> Collected data:
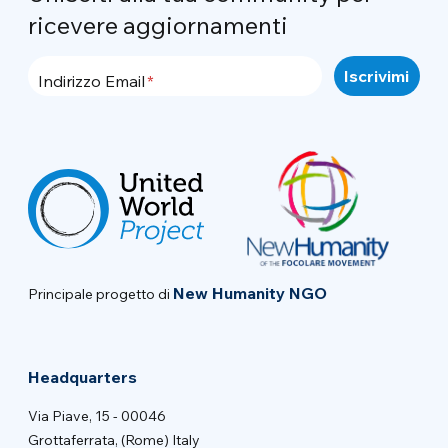
ricevere aggiornamenti
Indirizzo Email
New Humanity NGO
Principale progetto di
Headquarters
Via Piave, 15 - 00046
Grottaferrata, (Rome) Italy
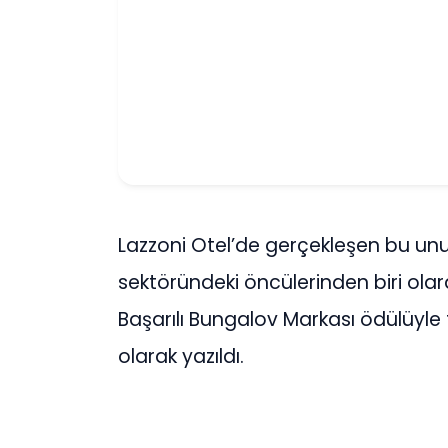
Lazzoni Otel’de gerçekleşen bu un
sektöründeki öncülerinden biri olara
Başarılı Bungalov Markası ödülüyle t
olarak yazıldı.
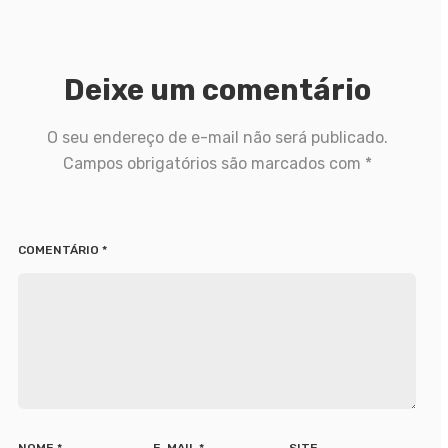
Deixe um comentário
O seu endereço de e-mail não será publicado.
Campos obrigatórios são marcados com
*
COMENTÁRIO
*
NOME
*
E-MAIL
*
SITE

> What you need to do:
Could you return all the entries exactly as they appear, minus the pictures?

> Written solution:
ricevere aggiornamenti
Indirizzo Email
New Humanity NGO
Principale progetto di
Headquarters
Via Piave, 15 - 00046
Grottaferrata, (Rome) Italy
Lazzoni Otel’de gerçekleşen bu un
sektöründeki öncülerinden biri olara
Başarılı Bungalov Markası ödülüyle t
olarak yazıldı.
Deixe um comentário
O seu endereço de e-mail não será publicado.
Campos obrigatórios são marcados com
*
COMENTÁRIO
*
NOME
*
E-MAIL
*
SITE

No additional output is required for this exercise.